__What needs to be done__: Look for the line that has "児童教育実践についての研究助成" in the material below; please repeat it and every line after it, exactly, up to and including the line that has "o 2024 (PF-sig. Renato", and nothing else.

__Data provided__:
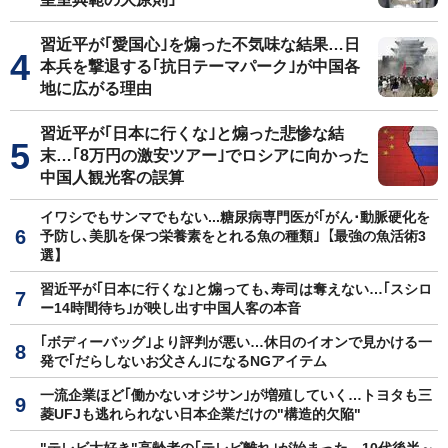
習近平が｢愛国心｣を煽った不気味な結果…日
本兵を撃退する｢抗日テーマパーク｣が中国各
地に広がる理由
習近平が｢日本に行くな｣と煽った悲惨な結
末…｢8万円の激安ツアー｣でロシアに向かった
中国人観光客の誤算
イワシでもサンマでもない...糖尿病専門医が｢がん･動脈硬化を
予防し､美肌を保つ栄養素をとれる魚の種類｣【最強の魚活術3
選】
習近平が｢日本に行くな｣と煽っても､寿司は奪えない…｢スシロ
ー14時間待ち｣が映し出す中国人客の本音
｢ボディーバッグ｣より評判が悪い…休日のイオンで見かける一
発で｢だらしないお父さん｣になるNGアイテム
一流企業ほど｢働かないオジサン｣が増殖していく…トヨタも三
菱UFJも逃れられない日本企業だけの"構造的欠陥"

...

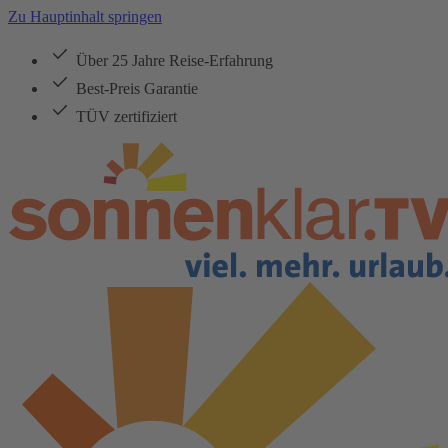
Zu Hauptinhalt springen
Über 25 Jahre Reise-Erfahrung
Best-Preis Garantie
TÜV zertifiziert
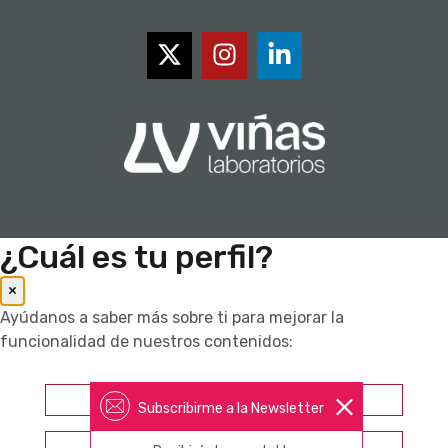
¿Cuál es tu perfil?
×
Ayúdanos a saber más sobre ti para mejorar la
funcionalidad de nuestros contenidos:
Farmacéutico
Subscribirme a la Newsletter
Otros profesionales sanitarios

* * *

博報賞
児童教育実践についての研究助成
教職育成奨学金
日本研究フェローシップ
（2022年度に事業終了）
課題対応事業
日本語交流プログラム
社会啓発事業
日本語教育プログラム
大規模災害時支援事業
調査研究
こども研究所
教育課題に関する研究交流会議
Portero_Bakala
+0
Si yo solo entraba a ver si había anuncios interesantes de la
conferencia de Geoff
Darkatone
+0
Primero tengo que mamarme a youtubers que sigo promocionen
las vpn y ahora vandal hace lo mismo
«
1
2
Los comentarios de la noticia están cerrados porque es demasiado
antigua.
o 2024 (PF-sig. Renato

__Response__:
児童教育実践についての研究助成
教職育成奨学金
日本研究フェローシップ
（2022年度に事業終了）
課題対応事業
日本語交流プログラム
社会啓発事業
日本語教育プログラム
大規模災害時支援事業
調査研究
こども研究所
教育課題に関する研究交流会議
Portero_Bakala
+0
Si yo solo entraba a ver si había anuncios interesantes de la
conferencia de Geoff
Darkatone
+0
Primero tengo que mamarme a youtubers que sigo promocionen
las vpn y ahora vandal hace lo mismo
«
1
2
Los comentarios de la noticia están cerrados porque es demasiado
antigua.
o 2024 (PF-sig. Renato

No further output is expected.